Do current AI models really remember, think, plan and reason, just like a human brain would? Some AI labs would have you believe yes, but according to Meta’s chief AI scientist, Yann LeCun, the answer is no. However, he believes we could get there in about a decade, applying a new method called the “world model.”
Earlier this year, OpenAI launched a new feature it calls “memory” that allows ChatGPT to “remember” your conversations. The startup’s latest generation of models, o1, displays the word “think” while generating a result, and OpenAI says the same models are capable of “complex reasoning.”
That all sounds like we’re pretty close to AGI. However, during a Recent talk at the Hudson Forum.LeCun undercut AI optimists, such as xAI founder Elon Musk and Google DeepMind co-founder Shane Legg, who suggest human-level AI is just around the corner.
“We need machines that understand the world; [machines] that they can remember things, that they have intuition, that they have common sense, things that can reason and plan at the same level as humans,” LeCun said during the talk. “Despite what you may have heard from some of the most enthusiastic people, current AI systems are not capable of doing any of this.”
LeCun says that today’s large language models, like those powering ChatGPT and Meta AI, are far from “human-level AI.” Humanity could be “years or decades” away from achieving such a thing, he later said. (That doesn’t stop his boss, Mark Zuckerberg, from asking him when AGI will be implemented, though.)
The reason is simple: those LLMs work by predicting the next token (usually a few letters or a short word), and current image/video models predict the next pixel. In other words, language models are one-dimensional predictors and AI image/video models are two-dimensional predictors. These models have become quite good at predicting in their respective dimensions, but they don’t really understand the three-dimensional world.
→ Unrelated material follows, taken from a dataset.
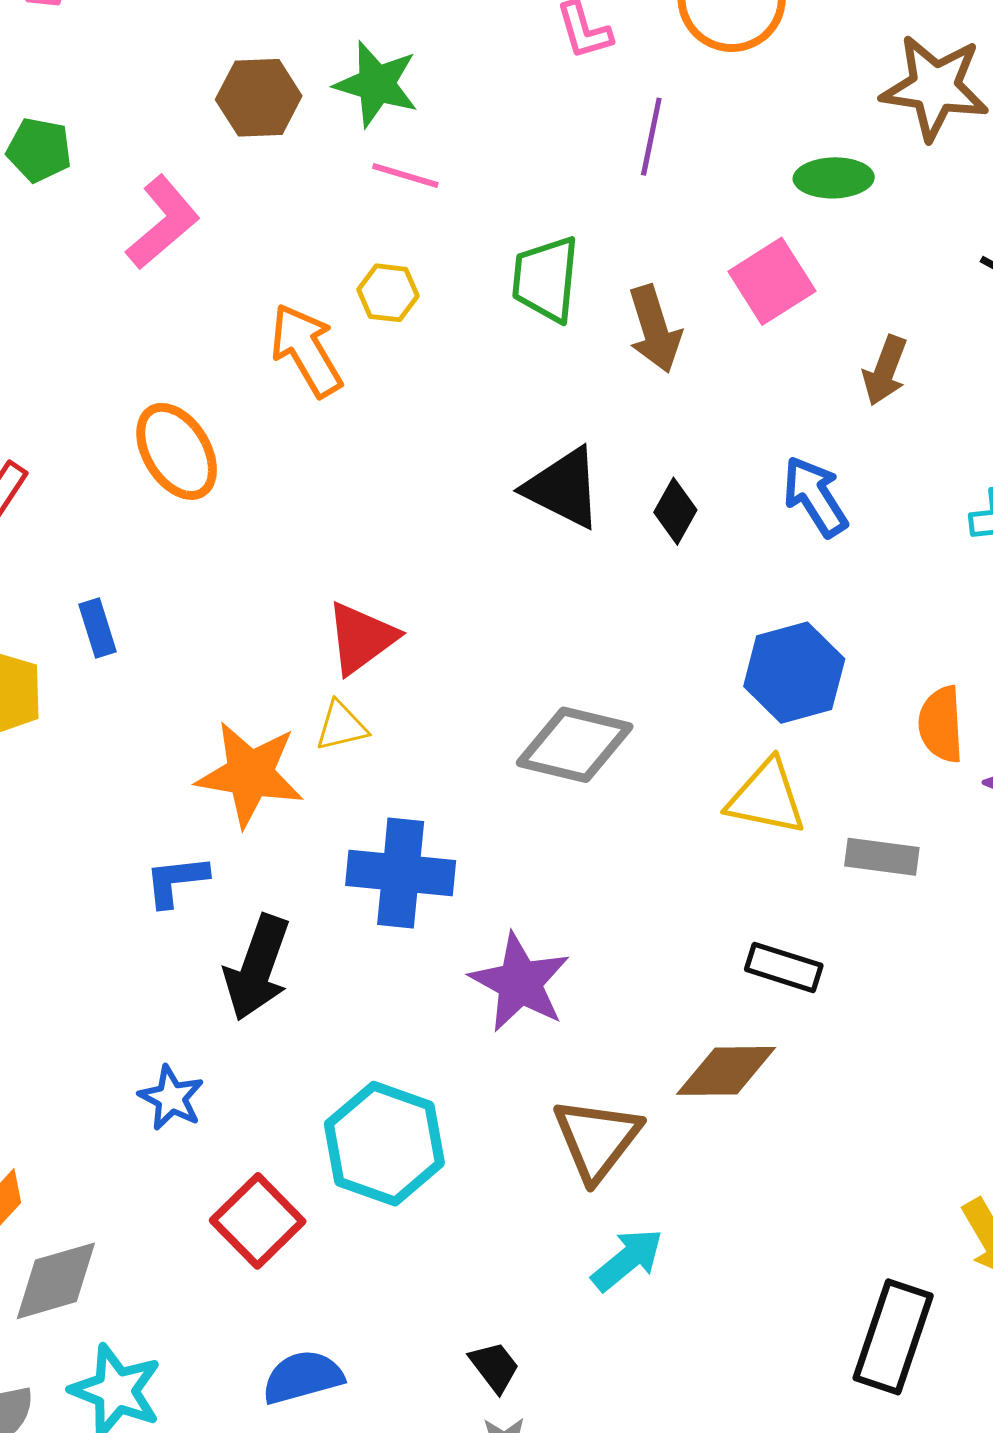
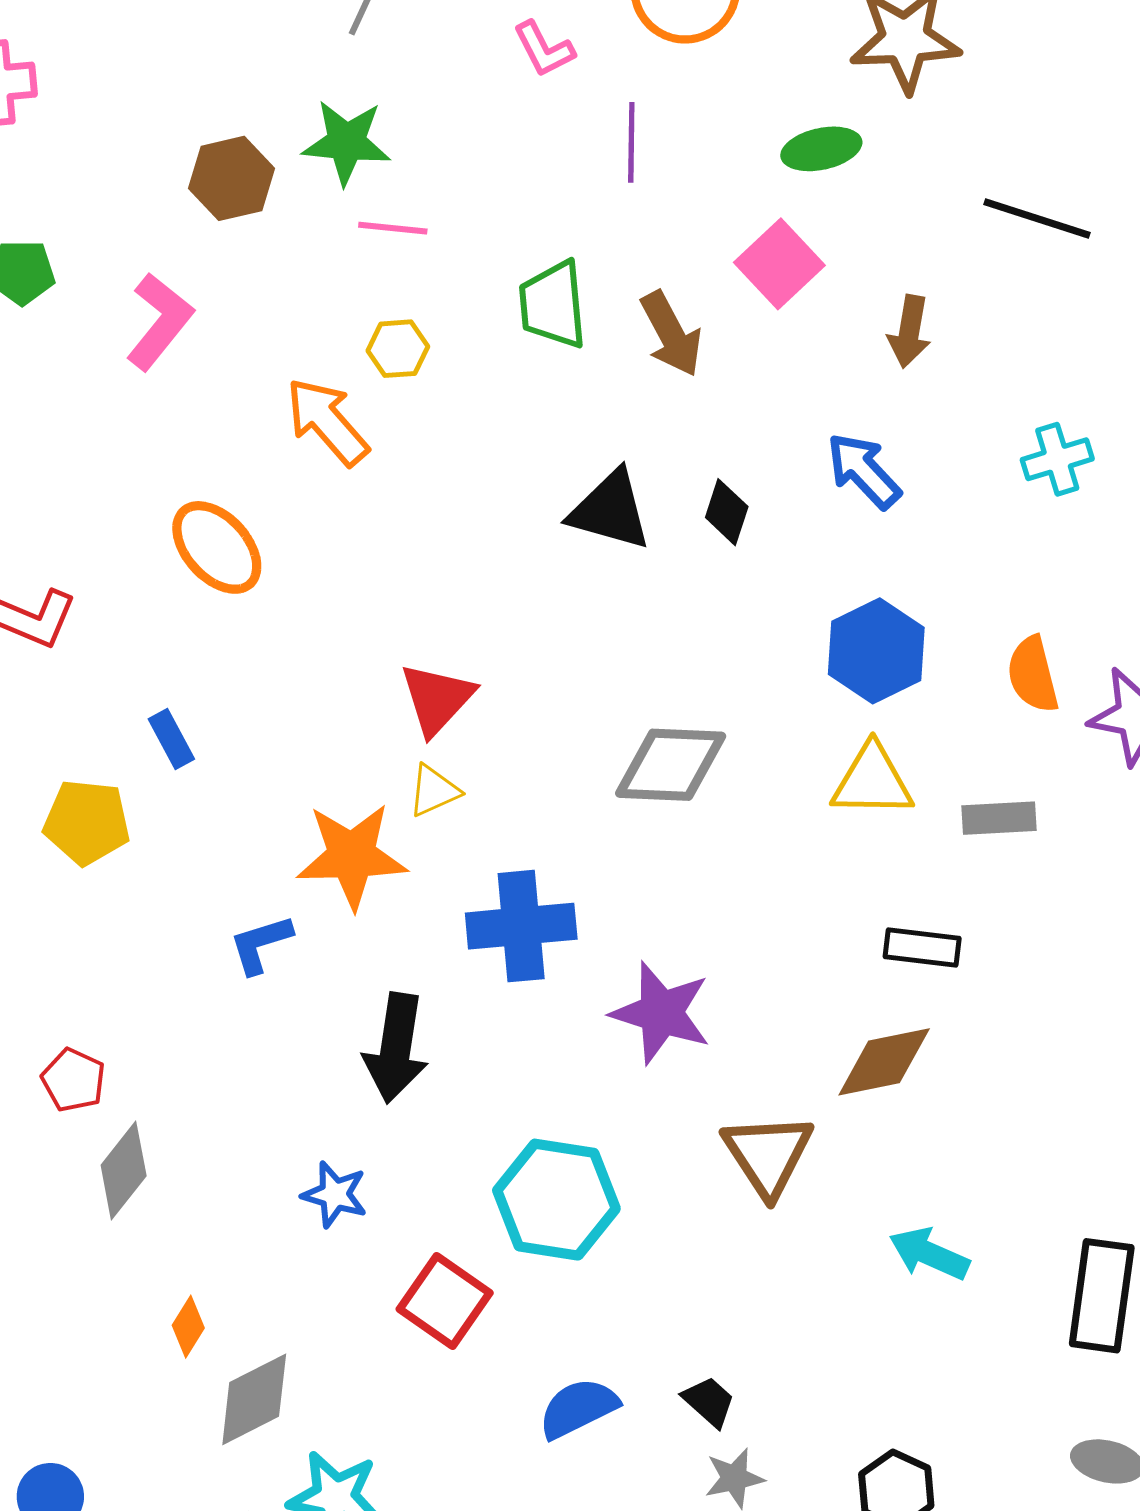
blue L-shape: (176, 881) -> (261, 944), moved
cyan arrow: (627, 1260) -> (929, 1254), moved, turned -106
blue semicircle: (303, 1377) -> (578, 1408), moved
Because of this, modern AI systems cannot perform simple tasks that most humans can perform. LeCun observes how humans learn to clear the table at age 10 and drive a car at age 17, and they learn both in a matter of hours. But even the world’s most advanced AI systems, built on thousands or millions of hours of data, cannot operate reliably in the physical world.
To achieve more complex tasks, LeCun suggests that we need to build three-dimensional models that can perceive the world around us and focus on a new type of AI architecture: world models.
“A world model is your mental model of how the world behaves,” he explained. “You can imagine a sequence of actions you could take, and your world model will allow you to predict what the effect of the sequence of actions will be on the world.”
Consider the “world model” in your own head. For example, imagine you see a messy bedroom and you want to clean it. You can imagine how collecting all the clothes and putting them away would be enough. There is no need to try multiple methods or learn how to clean a room first. Your brain observes three-dimensional space and creates an action plan to achieve your goal on the first try. That action plan is the secret ingredient that global AI models promise.
Part of the benefit here is that global models can absorb much more data than LLMs. That also makes them computationally intensive, which is why cloud providers are racing to partner with AI companies.
World models are the big idea now being pursued by several AI labs, and the term is quickly becoming the next buzzword to attract venture funding. A group of highly regarded AI researchers, including Fei-Fei Li and Justin Johnson, have just raised $230 million for their startup, World Labs. The “godmother of AI” and her team are also convinced that AI models worlds will unlock significantly smarter AI systems. OpenAI also describes its unreleased Sora video generator as a world model, but has not gone into details.
LeCun described an idea to use world models to create human-level AI in a paper 2022 on “Goal-Driven AI,” although he notes that the concept is more than 60 years old. In short, a basic representation of the world (like a video of a dirty room, for example) and memory are fed into a model of the world. The world model then predicts what the world will be like based on that information. You then assign goals to the world model, including an altered state of the world that you would like to achieve (such as a clean room), as well as guardrails to ensure that the model does not harm humans to achieve a goal (not killing). with me in the process of cleaning my room, please). The world model then finds a sequence of action to achieve these goals.
According to LeCun, Meta’s long-term AI research lab, FAIR or Fundamental AI Research, is actively working to build world and goal-based AI models. FAIR used to work on AI for Meta’s upcoming products, but LeCun says that in recent years the lab has focused exclusively on long-term AI research. LeCun says FAIR doesn’t even use LLM these days.
World models are an intriguing idea, but LeCun says we haven’t made much progress toward making these systems a reality. There are a lot of very difficult problems to get from where we are today, and he says it’s certainly more complicated than we think.
“It will be years before we can get everything here working, if not a decade,” Lecun said. “Mark Zuckerberg keeps asking me how long it will take.”